A sample skill score (SSS), which is based upon a new partition of the probability, or Brier, score (PS) recently described by Murphy, is formulated. The SSS is defined simply as the difference between the PS for the sample relative frequencies, a term in this partition, and the PS for the forecast Probabilities. Thus, the SSS is a natural measure of the “skill” of probability forecasts. In addition, the other two terms in the partition of the PS form a useful partition of the SSS. Specifically, the SSS represents the difference between measures of the resolution and the reliability of such forecasts. The nature and properties of the SSS are examined. In this regard, the SSS is shown to be a strictly proper scoring rule (i.e., the SSS discourages hedging on the part of forecasters.
The SSS is a difference skill score and is based upon sample relative frequencies, while the scoring rules used heretofore to measure the “skill” of probability forecasts have been ratio skill scores and have been based upon climatological probabilities. First, difference and ratio skill scores are defined and compared. An examination of the properties of these two classes of scoring rules indicates that difference skill scores are, in general, strictly proper, while ratio skill scores are, in general, improper. On the other hand, strictly proper ratio skill scores can be formulated if expected scores as well as actual scores are used to standardize the relevant measures of “accuracy,” and a class of strictly proper ratio skill scores, based in part upon expected scores, is briefly described.

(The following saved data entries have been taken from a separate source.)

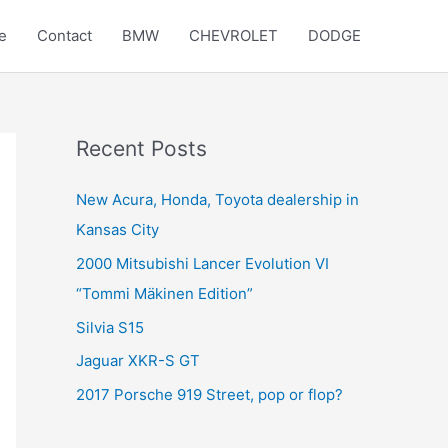
e
Contact
BMW
CHEVROLET
DODGE
Recent Posts
New Acura, Honda, Toyota dealership in
Kansas City
2000 Mitsubishi Lancer Evolution VI
“Tommi Mäkinen Edition”
Silvia S15
Jaguar XKR-S GT
2017 Porsche 919 Street, pop or flop?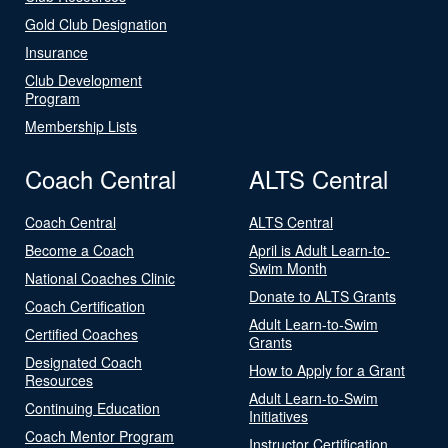
Gold Club Designation
Insurance
Club Development
Program
Membership Lists
Coach Central
ALTS Central
Coach Central
ALTS Central
Become a Coach
April is Adult Learn-to-
Swim Month
National Coaches Clinic
Donate to ALTS Grants
Coach Certification
Adult Learn-to-Swim
Certified Coaches
Grants
Designated Coach
How to Apply for a Grant
Resources
Adult Learn-to-Swim
Continuing Education
Initiatives
Coach Mentor Program
Instructor Certification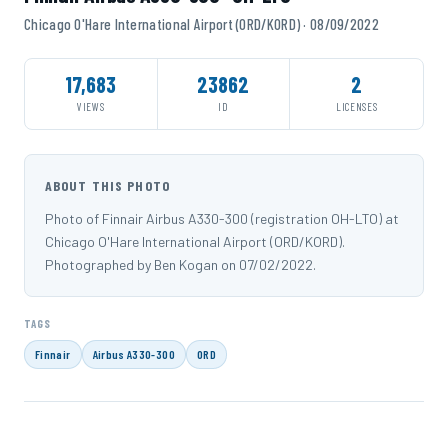
Chicago O'Hare International Airport (ORD/KORD) · 08/09/2022
17,683
23862
2
VIEWS
ID
LICENSES
ABOUT THIS PHOTO
Photo of Finnair Airbus A330-300 (registration OH-LTO) at
Chicago O'Hare International Airport (ORD/KORD).
Photographed by Ben Kogan on 07/02/2022.
TAGS
Finnair
Airbus A330-300
ORD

Second, the relative merits of using climatological probabilities and sample relative frequencies when formulating skill scores are examined in some detail. The results of this examination indicate that 1) the use of sample relative frequencies instead of climatological probabilities decreases the scores assigned to forecasters by both difference and ratio skill scores, although this decrease is quite small for large collections of forecasts; 2) any adverse psychological effects upon forecasters resulting from the use of sample relative frequencies instead of climatological probabilities (as well as any such effects resulting from the use of the skill scores themselves) can be substantially reduced by subjecting the scoring rules of concern to appropriate linear transformations; 3) the decrease or difference in score resulting from the use of sample relative frequencies does not appear to be a legitimate part of a forecaster's “Skill” 4) adjusting the average forecast probabilities to correspond more closely to the sample relative frequencies does not guarantee that the “skill” of the forecasts will increase; 5) the above-mentioned difference in score, which must he considered when comparing forecasters, forecast offices, etc., should, however, be considered separately from aspects of “skill” such as reliability and resolution; and 6) although, strictly speaking, climatological probabilities and Sample relative frequencies are and are not forecasts, respectively (and, as such, are appropriate and inappropriate, respectively, as the bases for skill scores), the difference in score resulting from the use of the latter, which are estimates of the former, will, in general, be quite small
In summary, the SSS appears to offer certain advantages vis-a-vis other skill scores used heretofore to measure the “skill” of probability forecasts.